⬤ Recent data from Econovis reveals how the AI explosion has sent U.S. stocks soaring past international competitors. American equities climbed 72 percent between December 2022 and October 2025, while the top ten U.S. tech stocks rocketed up 218 percent during the same stretch. The numbers show U.S. market cap shooting higher compared to other developed nations and emerging markets, proving how AI-related gains have completely reshaped the global investment landscape.
⬤ The U.S. market started pulling away from global stocks back in 2018, and that gap has only gotten bigger since. American market cap more than doubled, jumping 109 percent from $32.1 trillion in 2017 to $67 trillion by October 2025. The steepest climb happened during the 2023–2025 AI surge. What's really eye-opening is that just ten major tech companies drove over half of this growth, showing how much power AI infrastructure and chip makers like NVDA now have in the market.
⬤ Other developed economies saw much smaller gains by comparison. Their combined market cap went from $30.2 trillion in 2017 to $41.3 trillion in 2025, up just 37 percent. Emerging markets grew from $18.9 trillion to $31.7 trillion since 2017, marking a 68 percent rise. The gap is clear: U.S. stocks keep hitting new peaks while other regions follow much slower growth patterns. The data shows a global market increasingly controlled by American tech and AI companies.

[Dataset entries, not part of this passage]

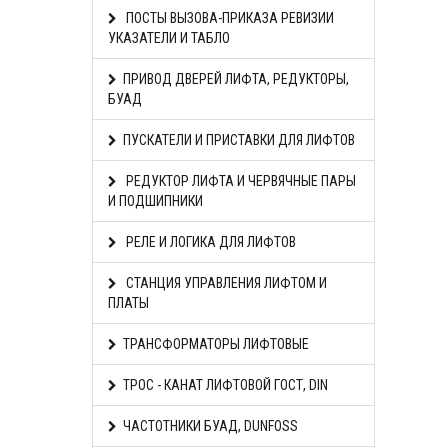
ПОСТЫ ВЫЗОВА-ПРИКАЗА РЕВИЗИИ
УКАЗАТЕЛИ И ТАБЛО
ПРИВОД ДВЕРЕЙ ЛИФТА, РЕДУКТОРЫ,
БУАД
ПУСКАТЕЛИ И ПРИСТАВКИ ДЛЯ ЛИФТОВ
РЕДУКТОР ЛИФТА И ЧЕРВЯЧНЫЕ ПАРЫ
И ПОДШИПНИКИ
РЕЛЕ И ЛОГИКА ДЛЯ ЛИФТОВ
СТАНЦИЯ УПРАВЛЕНИЯ ЛИФТОМ И
ПЛАТЫ
ТРАНСФОРМАТОРЫ ЛИФТОВЫЕ
ТРОС - КАНАТ ЛИФТОВОЙ ГОСТ, DIN
ЧАСТОТНИКИ БУАД, DUNFOSS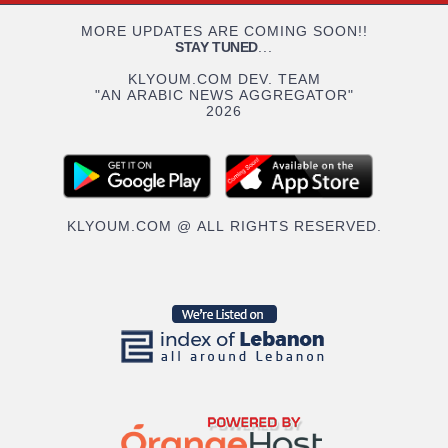
MORE UPDATES ARE COMING SOON!!
STAY TUNED
...
KLYOUM.COM DEV. TEAM
"AN ARABIC NEWS AGGREGATOR"
2026
KLYOUM.COM @ ALL RIGHTS RESERVED.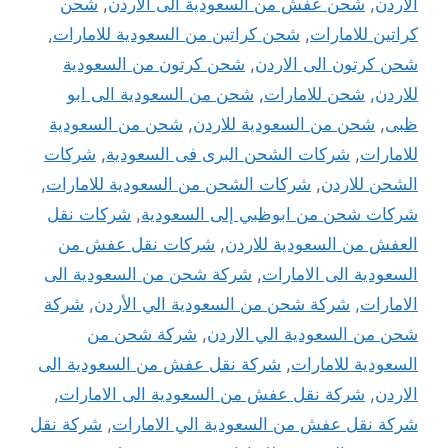
الاردن
,
شحن عفش من السعودية الى الاردن
,
شحن
كراتين للامارات
,
شحن كراتين من السعودية للامارات
,
شحن كرتون الى الاردن
,
شحن كرتون من السعودية
للاردن
,
شحن للامارات
,
شحن من السعودية الى ابو
ظبى
,
شحن من السعودية للاردن
,
شحن من السعودية
للامارات
,
شركات الشحن البرى فى السعودية
,
شركات
الشحن للاردن
,
شركات الشحن من السعودية للامارات
,
شركات شحن من ابوظبي إلى السعودية
,
شركات نقل
العفش من السعودية للاردن
,
شركات نقل عفش من
السعودية الى الامارات
,
شركة شحن من السعودية الى
الامارات
,
شركة شحن من السعودية الي الأردن
,
شركة
شحن من السعودية الي الاردن
,
شركة شحن من
السعودية للامارات
,
شركة نقل عفش من السعودية الى
الاردن
,
شركة نقل عفش من السعودية الى الامارات
,
شركة نقل عفش من السعودية الي الامارات
,
شركة نقل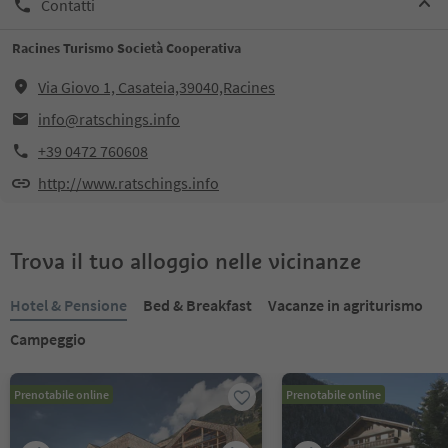
Contatti
Racines Turismo Società Cooperativa
Via Giovo 1, Casateia,39040,Racines
info@ratschings.info
+39 0472 760608
http://www.ratschings.info
Trova il tuo alloggio nelle vicinanze
Hotel & Pensione
Bed & Breakfast
Vacanze in agriturismo
Campeggio
Prenotabile online
Prenotabile online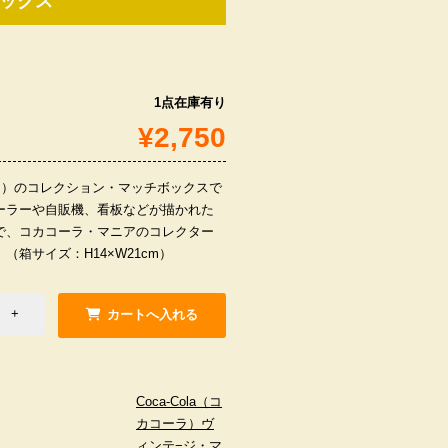
ボックス
1点在庫有り
¥2,750
コーラ）のコレクション・マッチボックスで
ーラーや自販機、看板などが描かれた
で、コカコーラ・マニアのコレクター
（箱サイズ：H14×W21cm）
Coca-Cola（コ
カコーラ）ヴ
ィンテ−ジ・マ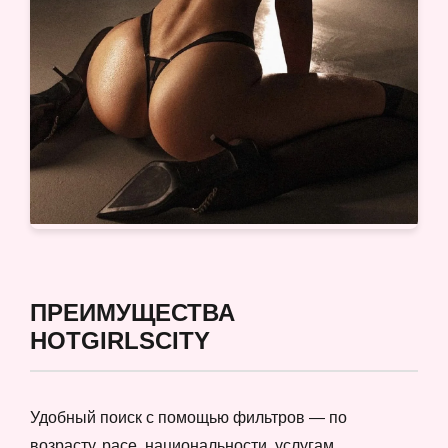
ПРЕИМУЩЕСТВА
HOTGIRLSCITY
Удобный поиск с помощью фильтров — по
возрасту, расе, национальности, услугам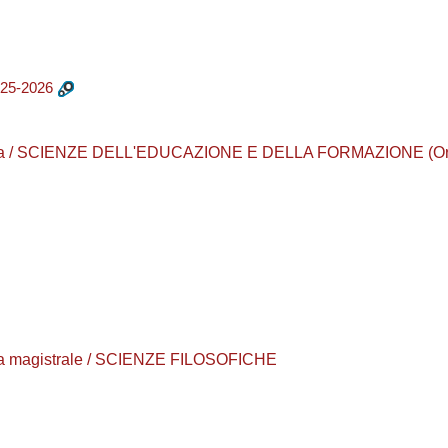
25-2026
laurea / SCIENZE DELL'EDUCAZIONE E DELLA FORMAZIONE (Or
urea magistrale / SCIENZE FILOSOFICHE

⬤ This growing divide between U.S. markets and everyone else points to a fundamental change in who leads global equities. American tech firms keep posting massive gains that shape investor expectations, valuations, and where money flows across borders. As AI adoption picks up speed, the concentration of market value in the United States will likely play an even bigger role in shaping sector trends and the broader global economy.